Le cinéaste a montré tout l’envoutement qu’exerce sur lui la ville blanche avec tant de mois à la filmer en long et en large, de jour comme de nuit et toute saison, avec des personnages sortis de nulle part et des scénarios tissés de drames humains.
Après cette plongée interminable dont Lakhmari croyait ne plus sortir, il peut désormais envisager de passer à autre chose pour écumer son talent.
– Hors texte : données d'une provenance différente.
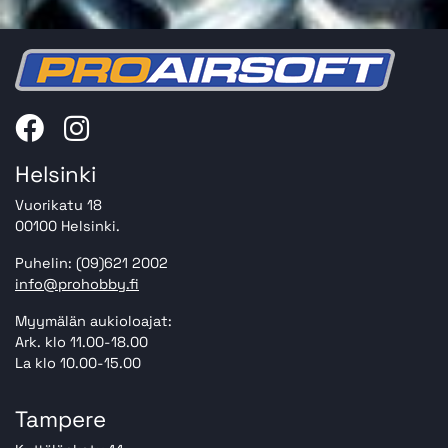
Helsinki
Vuorikatu 18
00100 Helsinki.
Puhelin: (09)621 2002
info@prohobby.fi
Myymälän aukioloajat:
Ark. klo 11.00-18.00
La klo 10.00-15.00
Tampere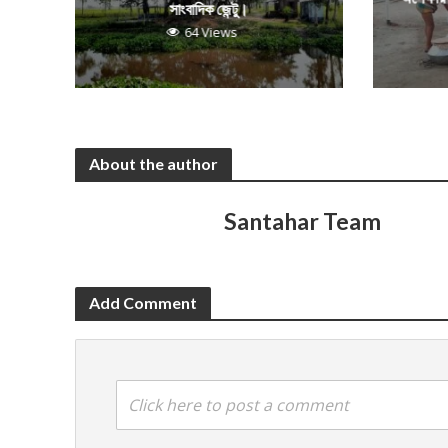
সাংবাদিক জেন্টু।
64 Views
About the author
Santahar Team
Add Comment
Click here to post a comment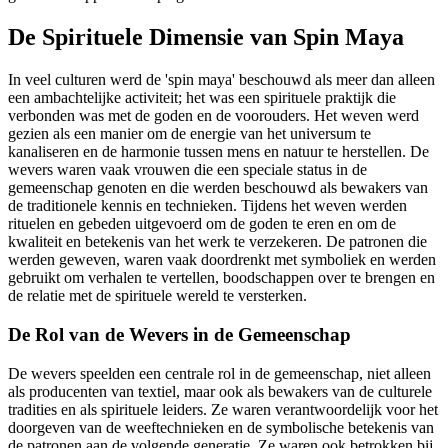
De Spirituele Dimensie van Spin Maya
In veel culturen werd de 'spin maya' beschouwd als meer dan alleen
een ambachtelijke activiteit; het was een spirituele praktijk die
verbonden was met de goden en de voorouders. Het weven werd
gezien als een manier om de energie van het universum te
kanaliseren en de harmonie tussen mens en natuur te herstellen. De
wevers waren vaak vrouwen die een speciale status in de
gemeenschap genoten en die werden beschouwd als bewakers van
de traditionele kennis en technieken. Tijdens het weven werden
rituelen en gebeden uitgevoerd om de goden te eren en om de
kwaliteit en betekenis van het werk te verzekeren. De patronen die
werden geweven, waren vaak doordrenkt met symboliek en werden
gebruikt om verhalen te vertellen, boodschappen over te brengen en
de relatie met de spirituele wereld te versterken.
De Rol van de Wevers in de Gemeenschap
De wevers speelden een centrale rol in de gemeenschap, niet alleen
als producenten van textiel, maar ook als bewakers van de culturele
tradities en als spirituele leiders. Ze waren verantwoordelijk voor het
doorgeven van de weeftechnieken en de symbolische betekenis van
de patronen aan de volgende generatie. Ze waren ook betrokken bij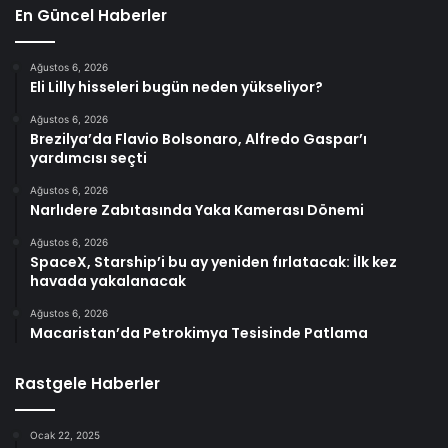
En Güncel Haberler
Ağustos 6, 2026
Eli Lilly hisseleri bugün neden yükseliyor?
Ağustos 6, 2026
Brezilya’da Flavio Bolsonaro, Alfredo Gaspar’ı
yardımcısı seçti
Ağustos 6, 2026
Narlıdere Zabıtasında Yaka Kamerası Dönemi
Ağustos 6, 2026
SpaceX, Starship’i bu ay yeniden fırlatacak: İlk kez
havada yakalanacak
Ağustos 6, 2026
Macaristan’da Petrokimya Tesisinde Patlama
Rastgele Haberler
Ocak 22, 2025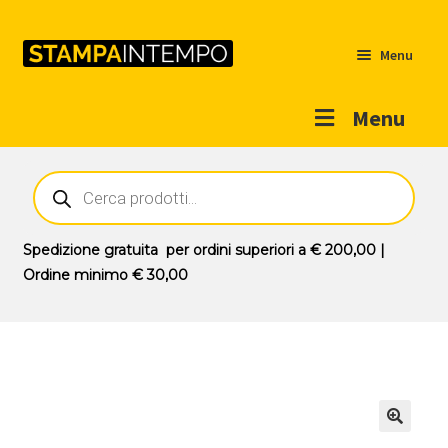
Menu
Menu
Home
Ricerca
prodotti
Outlet
Prodotti
Espandi
Spedizione gratuita
per ordini superiori a
€ 200,00
|
il
Ordine minimo
€ 30,00
Novità
menu
Contatti
child
Il mio account
🔍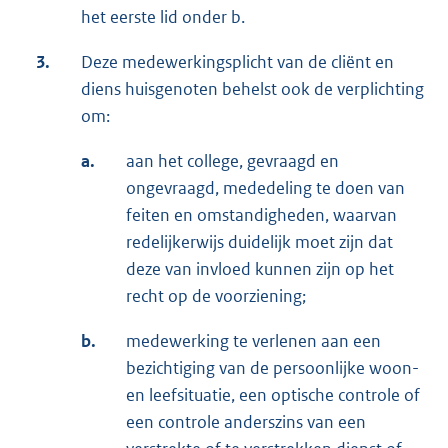
het eerste lid onder b.
3.
Deze medewerkingsplicht van de cliënt en
diens huisgenoten behelst ook de verplichting
om:
a.
aan het college, gevraagd en
ongevraagd, mededeling te doen van
feiten en omstandigheden, waarvan
redelijkerwijs duidelijk moet zijn dat
deze van invloed kunnen zijn op het
recht op de voorziening;
b.
medewerking te verlenen aan een
bezichtiging van de persoonlijke woon-
en leefsituatie, een optische controle of
een controle anderszins van een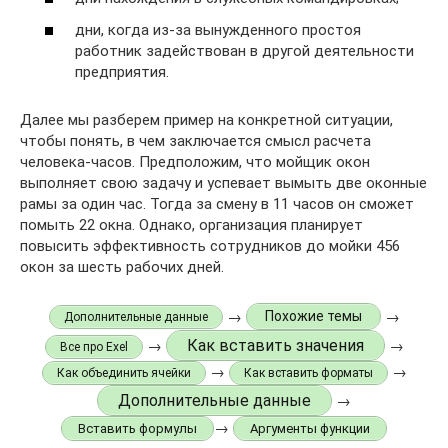
дни, когда из-за вынужденного простоя
работник задействован в другой деятельности
предприятия.
Далее мы разберем пример на конкретной ситуации,
чтобы понять, в чем заключается смысл расчета
человека-часов. Предположим, что мойщик окон
выполняет свою задачу и успевает вымыть две оконные
рамы за один час. Тогда за смену в 11 часов он сможет
помыть 22 окна. Однако, организация планирует
повысить эффективность сотрудников до мойки 456
окон за шесть рабочих дней.
→
→
Похожие темы
Дополнительные данные
Как вставить значения
→
→
Все про Exel
→
→
Как объединить ячейки
Как вставить форматы
Дополнительные данные
→
→
Вставить формулы
Аргументы функции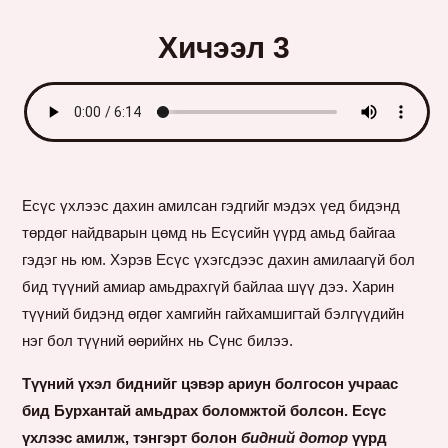
Хичээл 3
Есүс үхлээс дахин амилсан гэдгийг мэдэх үед бидэнд
төрдөг найдварын цөмд нь Есүсийн үүрд амьд байгаа
гэдэг нь юм. Хэрэв Есүс үхэгсдээс дахин амилаагүй бол
бид түүний амиар амьдрахгүй байлаа шүү дээ. Харин
түүний бидэнд өгдөг хамгийн гайхамшигтай бэлгүүдийн
нэг бол түүний өөрийнх нь Сүнс билээ.
Түүний үхэл биднийг цэвэр ариун болгосон учраас
бид Бурхантай амьдрах боломжтой болсон. Есүс
үхлээс амилж, тэнгэрт болон
бидний дотор
үүрд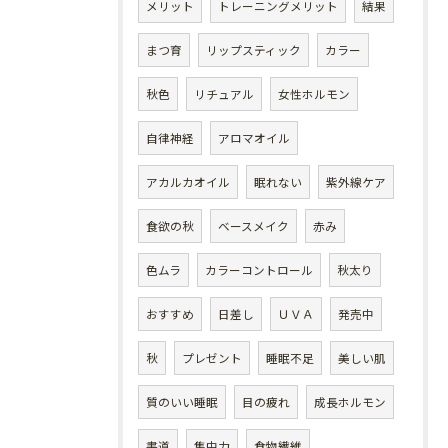
メリット
トレーニングメリット
結果
まつ育
リップスティック
カラー
秋色
リチュアル
女性ホルモン
自律神経
アロマオイル
アカルカオイル
眠れない
紫外線ケア
食欲の秋
ベースメイク
赤み
色ムラ
カラーコントロール
秋太り
おすすめ
日差し
ＵＶＡ
発売中
秋
プレゼント
睡眠不足
美しい肌
質のいい睡眠
目の疲れ
成長ホルモン
書道
集中力
食物繊維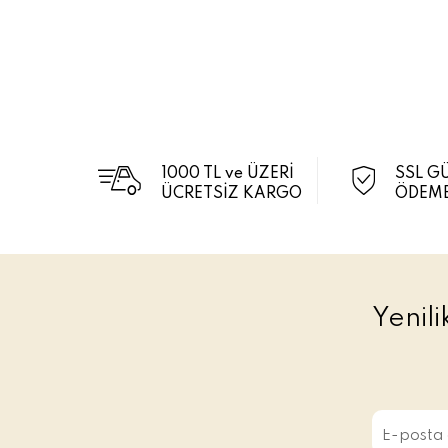
1000 TL ve ÜZERİ
SSL G
ÜCRETSİZ KARGO
ÖDEME
Yenil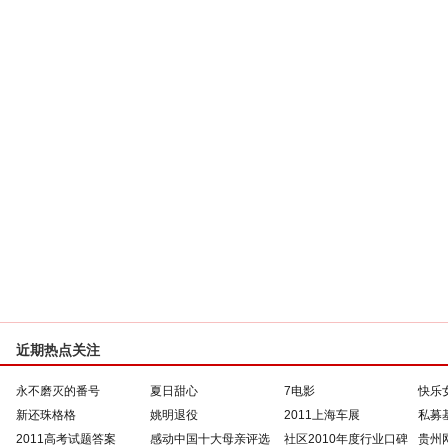
近期热点关注
永不磨灭的番号
夏日甜心
7电影
快乐
新还珠格格
姚明退役
2011上海车展
私募
2011高考试题答案
感动中国十大母亲评选
社区2010年度行业口碑
贵州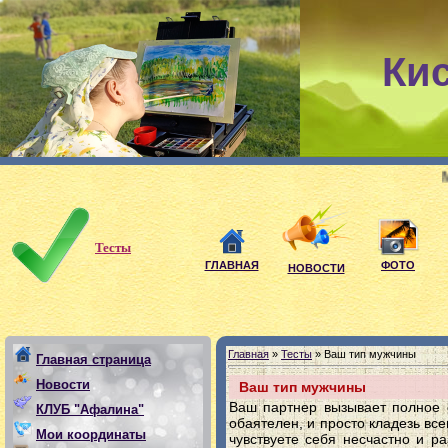
Ки
Мои девиз:
Тесты
ГЛАВНАЯ
ФОТО
НОВОСТИ
Главная
»
Тесты
» Ваш тип мужчины
Главная страница
Новости
Ваш тип мужчины
Ваш партнер вызывает полное 
КЛУБ "Афалина"
обаятелен, и просто кладезь вс
Мои координаты
чувствуете себя несчастно и ра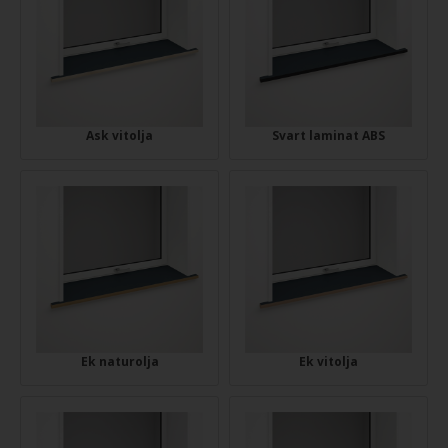
Ask vitolja
Svart laminat ABS
Ek naturolja
Ek vitolja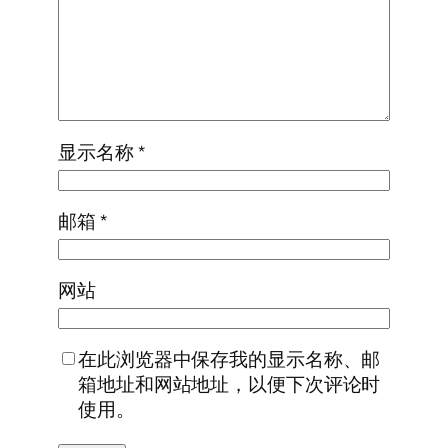
显示名称
*
邮箱
*
网站
在此浏览器中保存我的显示名称、邮
箱地址和网站地址，以便下次评论时
使用。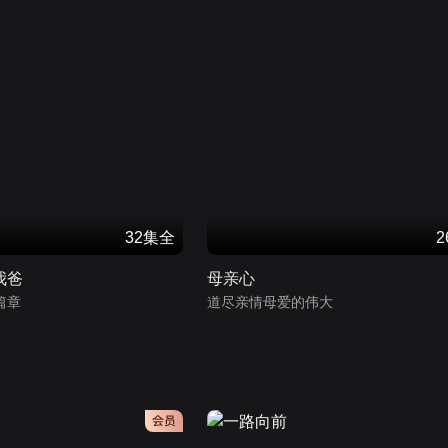
32集全
我爸
母亲心
篇章
道尽亲情母爱的伟大
会员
Le dernier opus ne diffère pas des précédents avec une intrigue devinée bien à l’avance tellement il y reprend les mêmes thèmes éculés de l’errance et la solitude, celui de l’inextricable dans des personnages complexes aux personnalités sinueuses et abruptes, parfois violentes, comme l’exige le quotidien incertain dans la jungle d’une ville ogresse dont les destins ne sortent pas indemnes. Onirique à souhait, le style Lakhmari se confirme encore une fois. Aucune déception à envisager sur le côté technique de ‘Burn Out » pour lequel le réalisateur a pris tout son temps et mis tous les moyens. La sortie est imminente et le public jugera sur pièce. Bien dommage que le film n’ait pas eu la chance d’être retenu pour les oscars du film étranger, le choix très controversé s’étant porté sur celui de Nabyl Ayouch, « Razzia »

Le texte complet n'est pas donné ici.